Introducing ServiceMon
We developed ServiceMon
specifically for the RightCalc project to help monitor critical web pages and web
services and to apply load and gather statistics that would prove the system was
capable of handling the three scenarios above.
When we were unable to find a suitable monitoring solution, it was decided to build
one that worked on Windows, was extensible and simple to configure. We needed an
easily configurable solution to allow us to develop ad hoc tests to investigate
new avenues of research as suggested by results. This while still having the ability
to manage a standard, continuously-running monitoring suite which could be version
controlled, in a similar manner to source code, using standard tools, such as Subversion.
Last week Kaleida made the decision to release
ServiceMon to the community as open-source, under the
GPL license, in the hope that other developers, QA and ops staff could
benefit from the tool.
ServiceMon works by executing
a very simple script containing operations like this:
http-get "http://www.google.com" must-contain "<title>Google</title>"
The script can contain any number of operations but they all follow the structure
of request then response-handler. The request part of
the operation, http-get
, is executed on the tick of a timer (which
occurs every second by default) that then waits for a response to be received. When
the response arrives it is given to the response-handler, in this case
must-contain,
which checks that the HTML contains the specified phrase.
Whilst an operation is waiting to receive a response, the script execution will
continue and subsequent operations will carry on being executed on every new timer
tick.
If the request or response-handler is not successful, a failure
is recorded and the screen changes to reflect this:
There are a number of built in request types which are useful for common testing
scenarios such as monitoring if a web page is available or pinging a server.
To produce performance statistics for a proprietary SOAP web service, we'll need
to write a custom request type. We'll discuss how to do this later (don't worry,
it's very straightforward!) but first we'll take a closer look at the types of statistics
ServiceMon produces.
Response Time Statistics
Producing a response time distribution graph is an excellent method of building up a picture
of your web service's performance characteristics.

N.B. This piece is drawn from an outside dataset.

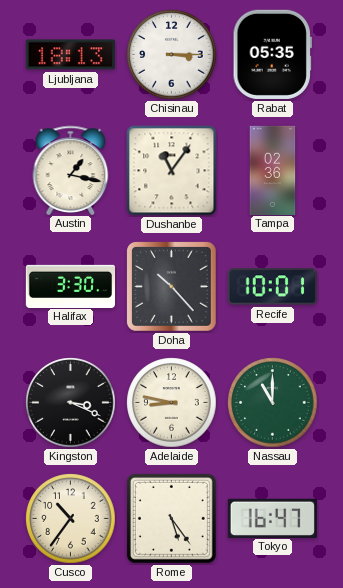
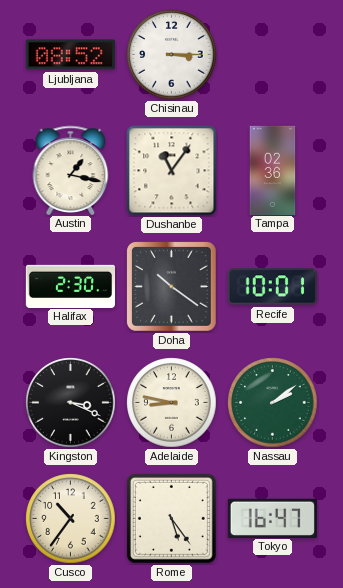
Ljubljana: 18:13 -> 08:52
Rabat: 05:35 -> none
Halifax: 3:30 -> 2:30
Doha: 10:23 -> 10:21
Nassau: 11:00 -> 2:09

First, we make a large number of requests over a prolonged period while the server
is under a stable load. Then, having recorded the time each request took, we find
the appropriate "bucket" and add one to its item count.

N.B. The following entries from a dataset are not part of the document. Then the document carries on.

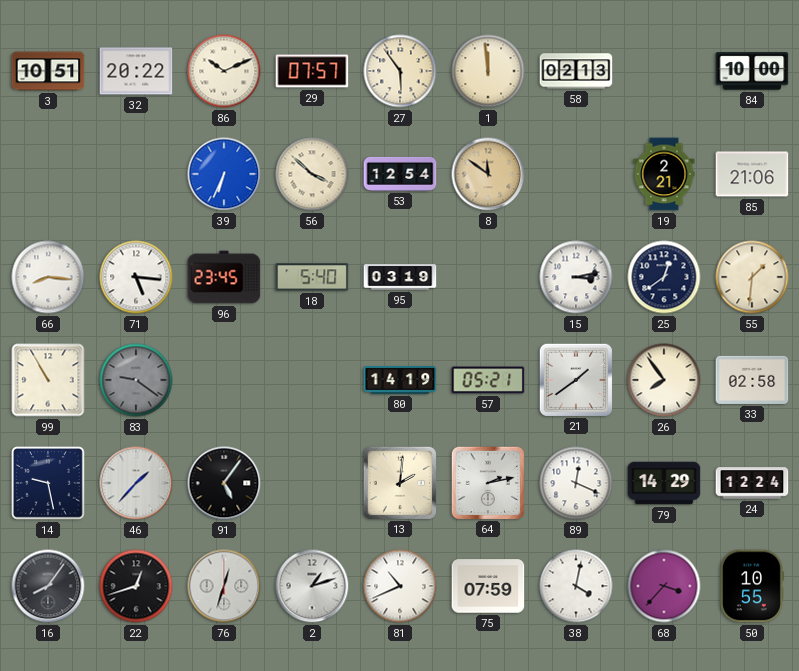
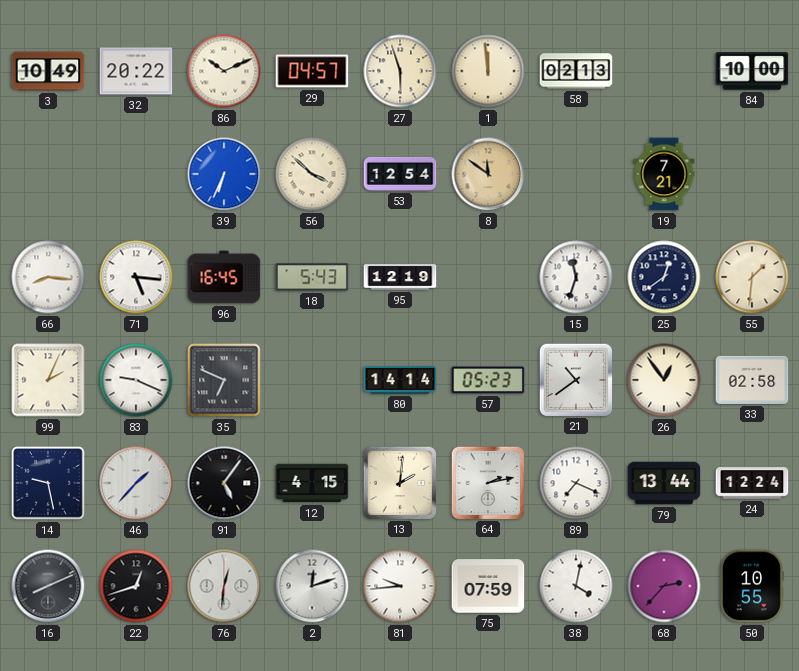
3: 10:51 -> 10:49
29: 07:57 -> 04:57
27: 5:54 -> 5:57
19: 2:21 -> 7:21
85: 21:06 -> none
96: 23:45 -> 16:45
18: 5:40 -> 5:43
95: 03:19 -> 12:19
15: 3:13 -> 11:33
99: 10:55 -> 2:04
83: 9:21 -> 9:19
83 dial: grey -> white
35: none -> 6:49
80: 14:19 -> 14:14
57: 05:21 -> 05:23
21: 1:39 -> 10:39
26: 7:54 -> 12:54
12: none -> 4:15
89: 12:19 -> 7:19
79: 14:29 -> 13:44
16: 8:06 -> 8:11
76: 12:33 -> 12:31
2: 1:12 -> 12:12
81: 10:41 -> 9:44
68: 3:37 -> 2:37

Imagine we've made 100 requests and recorded their time taken in "buckets"
10ms wide. We may see results like this:
Response time (ms)
| Count
|
0-10
| 0
|
11-20
| 2
|
21-30
| 49
|
31-40
| 22
|
41-50
| 12
|
51-60
| 8
|
61-70
| 4
|
71-80
| 2
|
81-90
| 1
|
91-100
| 0
|
When these values are plotted, we'll often see this
characteristic curve:
The position of the peak shows the response time most often experienced; the further
to the left, the better.
The shape and scale is also important. A thin peak is ideal, and shows that the
web service delivers consistent response times - most visitors will have a similar
wait. A large spread and extended right-hand tail is sub-optimal and further investigation
is needed to determine why the response time is so variable.
The graph should ideally contain a single peak. The presence of a
secondary peak should be investigated as this may indicate a frequently
occurring background task affecting the processing of a significant proportion of
requests, such as a backup job or re-indexing task.

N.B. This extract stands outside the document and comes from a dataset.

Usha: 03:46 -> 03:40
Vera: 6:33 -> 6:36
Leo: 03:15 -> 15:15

For some purposes, such as for a
SLA, it is useful to describe the curve quantitatively by
specifying a number of "nines":
- 90% of requests take less than 60ms
- 99% of requests take less than 80ms
- 99.9% of requests take less than 90ms
- 99.99% of requests take less than 90ms
For websites, and web services indirectly consumed by humans, your target response
times should consider how humans
perceive time. Research shows that a response received within 100ms
feels instant, within 1000ms (1 second) is tolerable
but anything longer than 10,000ms (10 seconds) is enough
for the user to lose interest and do something else.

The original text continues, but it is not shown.